Год от году холоднее становится лето, теплее зима, и оттого мне порой кажется, что все катится под гору. Это тяжелое, тревожное и, вероятно, случайное чувство. Не будь беспомощен, не поддавайся ему. Вцепись в землю, если земля уходит из-под ног, или пройди по ней с фонарем или под солнцем, пройди и убедись, что все на своих местах: не запустел сад, не обмелело море, не отменен рейс на Стокгольм, здоровы близкие тебе люди, не сгинули, оставшись без присмотра, персонажи твоих и чужих историй.
* * *
Я ощипываю ягоды малины, проросшей сквозь штакетник, и разглядываю украдкой силуэты пока еще незнакомых мне людей.
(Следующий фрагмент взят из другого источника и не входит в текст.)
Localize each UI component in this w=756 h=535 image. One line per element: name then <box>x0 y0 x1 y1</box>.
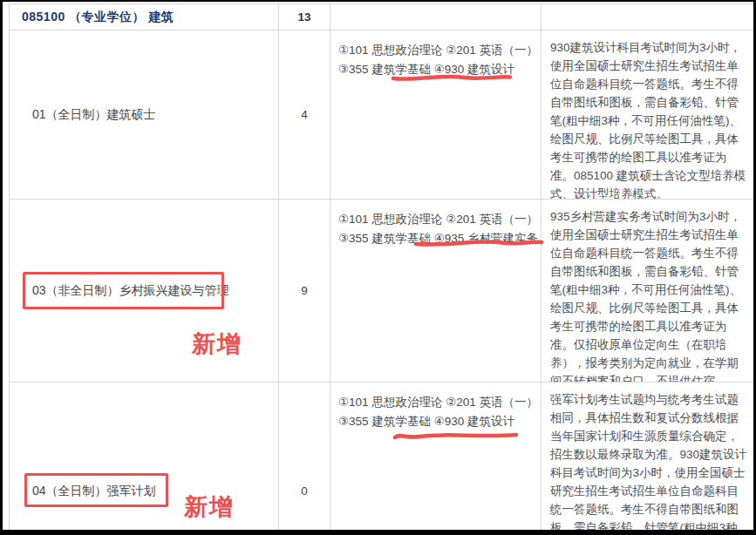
program-cell: 03（非全日制）乡村振兴建设与管理 <box>10 200 279 383</box>
exam-subjects-cell: ①101 思想政治理论 ②201 英语（一） ③355 建筑学基础 ④930 建… <box>330 383 541 530</box>
exam-subjects-cell: ①101 思想政治理论 ②201 英语（一） ③355 建筑学基础 ④930 建… <box>330 30 541 200</box>
enrollment-count-cell: 13 <box>279 4 330 30</box>
exam-subjects-line: ③355 建筑学基础 ④930 建筑设计 <box>338 60 537 79</box>
enrollment-count-cell: 4 <box>279 30 330 200</box>
table-row: 03（非全日制）乡村振兴建设与管理 9 ①101 思想政治理论 ②201 英语（… <box>10 200 753 383</box>
exam-subjects-line: ③355 建筑学基础 ④930 建筑设计 <box>338 412 537 431</box>
admissions-table-page: 085100 （专业学位） 建筑 13 01（全日制）建筑硕士 4 ①101 思… <box>3 2 753 530</box>
exam-subjects-line: ③355 建筑学基础 ④935 乡村营建实务 <box>338 229 537 248</box>
remarks-cell: 930建筑设计科目考试时间为3小时，使用全国硕士研究生招生考试招生单位自命题科目… <box>541 30 753 200</box>
exam-subjects-cell <box>330 4 541 30</box>
table-row: 01（全日制）建筑硕士 4 ①101 思想政治理论 ②201 英语（一） ③35… <box>10 30 753 200</box>
exam-subjects-line: ①101 思想政治理论 ②201 英语（一） <box>338 41 537 60</box>
enrollment-count-cell: 0 <box>279 383 330 530</box>
exam-subjects-line: ①101 思想政治理论 ②201 英语（一） <box>338 210 537 229</box>
exam-subjects-line: ①101 思想政治理论 ②201 英语（一） <box>338 393 537 412</box>
enrollment-count-cell: 9 <box>279 200 330 383</box>
table-row-summary: 085100 （专业学位） 建筑 13 <box>10 4 753 30</box>
remarks-cell: 935乡村营建实务考试时间为3小时，使用全国硕士研究生招生考试招生单位自命题科目… <box>541 200 753 383</box>
program-cell: 04（全日制）强军计划 <box>10 383 279 530</box>
remarks-cell <box>541 4 753 30</box>
remarks-cell: 强军计划考生试题均与统考考生试题相同，具体招生数和复试分数线根据当年国家计划和生… <box>541 383 753 530</box>
exam-subjects-cell: ①101 思想政治理论 ②201 英语（一） ③355 建筑学基础 ④935 乡… <box>330 200 541 383</box>
admissions-table: 085100 （专业学位） 建筑 13 01（全日制）建筑硕士 4 ①101 思… <box>9 3 753 530</box>
table-row: 04（全日制）强军计划 0 ①101 思想政治理论 ②201 英语（一） ③35… <box>10 383 753 530</box>
program-cell: 085100 （专业学位） 建筑 <box>10 4 279 30</box>
program-cell: 01（全日制）建筑硕士 <box>10 30 279 200</box>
Это дети хозяина сада. Они грозно покрикивают на своих малышей, чтобы те не шумели и не мешали спать старому полковнику.
Сад не узнать. Теперь это лучший сад в округе. В нем посажены яблони четырех сортов, жагарская вишня, черешня, цветы — все, чего душа пожелает. Уксусное дерево срублено. На его месте стоит невысокий столик для чаепитий, целесообразно стоит, в тени. Я чужой, но мне жаль немного старого уродца, который так походил и на папоротник, и на пальму.
Каждое утро, если только нет дождя, Тамара, Настя и Владимир Иванович приходят пешком из курортной зоны, где они вместе отдыхают в пансионате, на старое, привычное место. Здесь, рядом с осевшим дощатым пирсом, они часами пролеживают на песке и большей частью молчат. Они настолько хорошо знают друг друга, что говорить им почти не о чем. Любимое занятие каждого — ревностно и подчас навязчиво печься о здоровье друг друга, а также делиться ценными советами. Настя советует, как лучше воспитывать детей, если Бог их даст. Тамара советует, как следует жениться и выходить замуж, если у кого возникнут такие планы, Владимир Иванович советует, как нужно вести себя в путешествиях, если случится кому путешествовать. В Москве у каждого из них все по-прежнему, а как — тут можно строить любые догадки.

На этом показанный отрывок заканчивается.